# Exercise requirements
Scan the data below for lines holding the word "wingfoil", and copy each line found.

# Data supplied
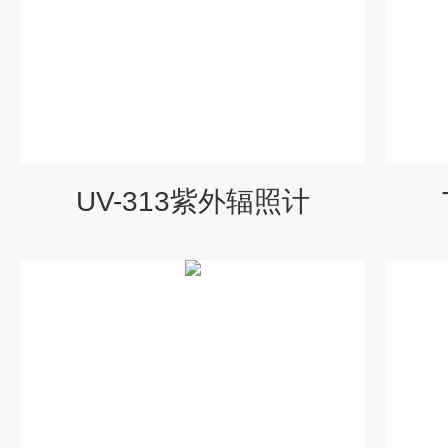
UV-313紫外辐照计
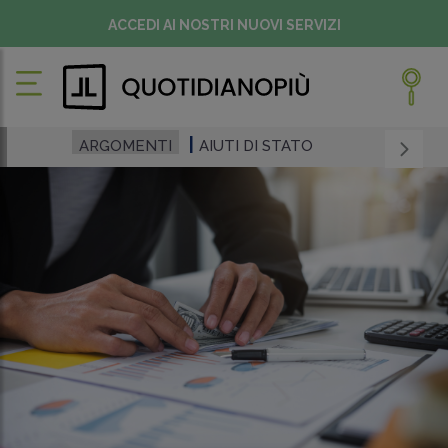
ACCEDI AI NOSTRI NUOVI SERVIZI
ARGOMENTI
AIUTI DI STATO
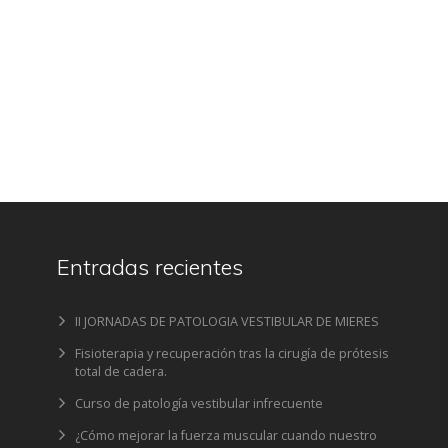
Entradas recientes
II JORNADAS DE PATOLOGIA VESTIBULAR DE MIERES
Fisioterapia y recuperación tras la cirugía de prótesis
total de cadera.
Curso de patología vestibular infrecuente
¿Cómo mejorar la fuerza muscular cuando nuestro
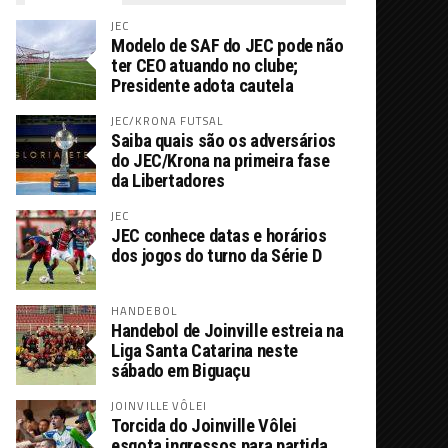
JEC
Modelo de SAF do JEC pode não
ter CEO atuando no clube;
Presidente adota cautela
JEC/KRONA FUTSAL
Saiba quais são os adversários
do JEC/Krona na primeira fase
da Libertadores
JEC
JEC conhece datas e horários
dos jogos do turno da Série D
HANDEBOL
Handebol de Joinville estreia na
Liga Santa Catarina neste
sábado em Biguaçu
JOINVILLE VÔLEI
Torcida do Joinville Vôlei
esgota ingressos para partida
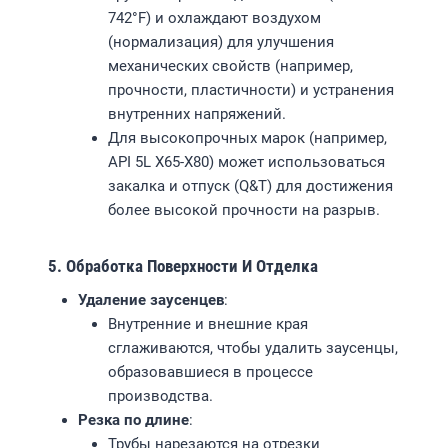
742°F) и охлаждают воздухом
(нормализация) для улучшения
механических свойств (например,
прочности, пластичности) и устранения
внутренних напряжений.
Для высокопрочных марок (например,
API 5L X65-X80) может использоваться
закалка и отпуск (Q&T) для достижения
более высокой прочности на разрыв.
5. Обработка Поверхности И Отделка
Удаление заусенцев
:
Внутренние и внешние края
сглаживаются, чтобы удалить заусенцы,
образовавшиеся в процессе
производства.
Резка по длине
:
Трубы нарезаются на отрезки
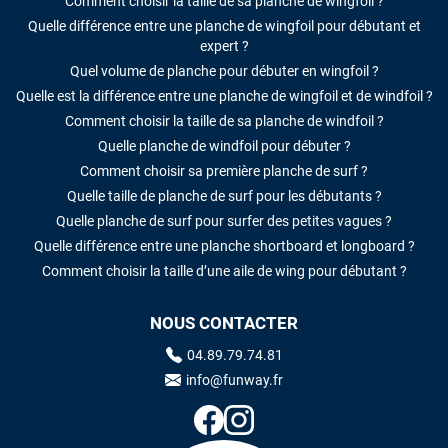
Comment choisir la taille de sa planche de wingfoil ?
Quelle différence entre une planche de wingfoil pour débutant et
expert ?
Quel volume de planche pour débuter en wingfoil ?
Quelle est la différence entre une planche de wingfoil et de windfoil ?
Comment choisir la taille de sa planche de windfoil ?
Quelle planche de windfoil pour débuter ?
Comment choisir sa première planche de surf ?
Quelle taille de planche de surf pour les débutants ?
Quelle planche de surf pour surfer des petites vagues ?
Quelle différence entre une planche shortboard et longboard ?
Comment choisir la taille d’une aile de wing pour débutant ?
NOUS CONTACTER
04.89.79.74.81
info@funway.fr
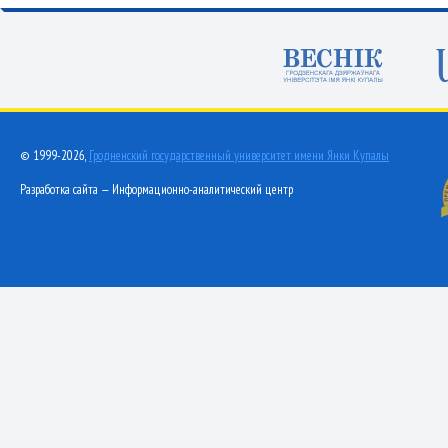
© 1999-2026,
Гродненский государственный университет имени Янки Купалы
Разработка сайта — Информационно-аналитический центр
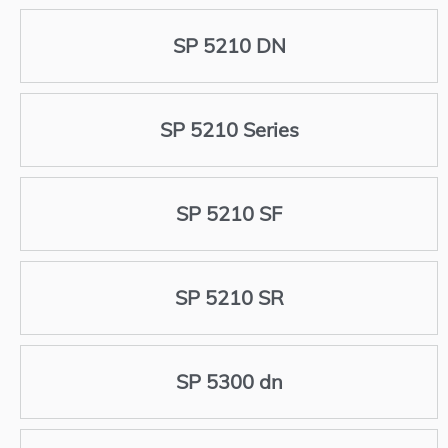
SP 5210 DN
SP 5210 Series
SP 5210 SF
SP 5210 SR
SP 5300 dn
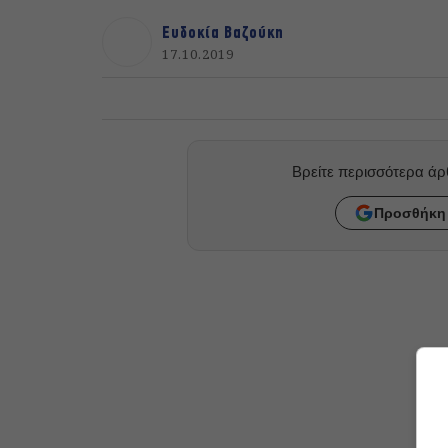
Ευδοκία Βαζούκη
17.10.2019
Βρείτε περισσότερα ά
Προσθήκη 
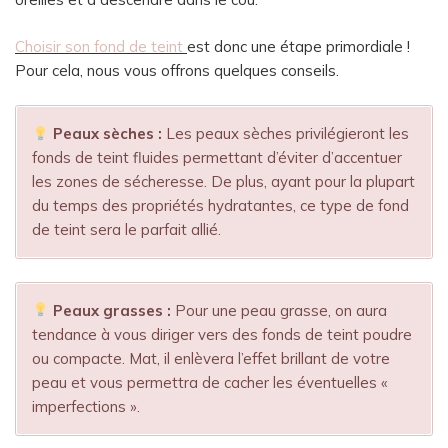
Choisir son fond de teint
est donc une étape primordiale !
Pour cela, nous vous offrons quelques conseils.
Peaux sèches
:
Les peaux sèches privilégieront les
fonds de teint fluides permettant d’éviter d’accentuer
les zones de sécheresse. De plus, ayant pour la plupart
du temps des propriétés hydratantes, ce type de fond
de teint sera le parfait allié.
Peaux grasses
:
Pour une peau grasse, on aura
tendance à vous diriger vers des fonds de teint poudre
ou compacte. Mat, il enlèvera l’effet brillant de votre
peau et vous permettra de cacher les éventuelles «
imperfections ».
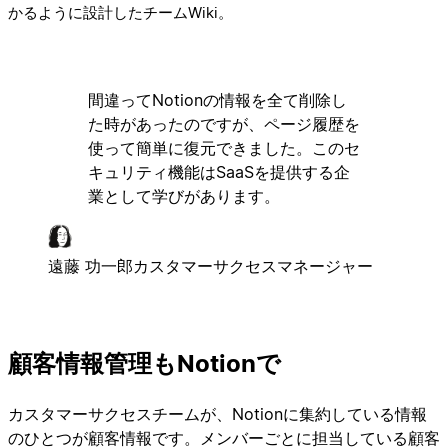
かるように設計したチームWiki。
間違ってNotionの情報を全て削除し
た時があったのですが、ページ履歴を
使って簡単に復元できました。このセ
キュリティ機能はSaaSを提供する企
業として学びがあります。
遠藤 功一郎
カスタマーサクセスマネージャー
顧客情報管理もNotionで
カスタマーサクセスチームが、Notionに集約している情報
のひとつが顧客情報です。メンバーごとに担当している顧客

# Answer section
Comment choisir la taille de sa planche de wingfoil ?
Quelle différence entre une planche de wingfoil pour débutant et
Quel volume de planche pour débuter en wingfoil ?
Quelle est la différence entre une planche de wingfoil et de windfoil ?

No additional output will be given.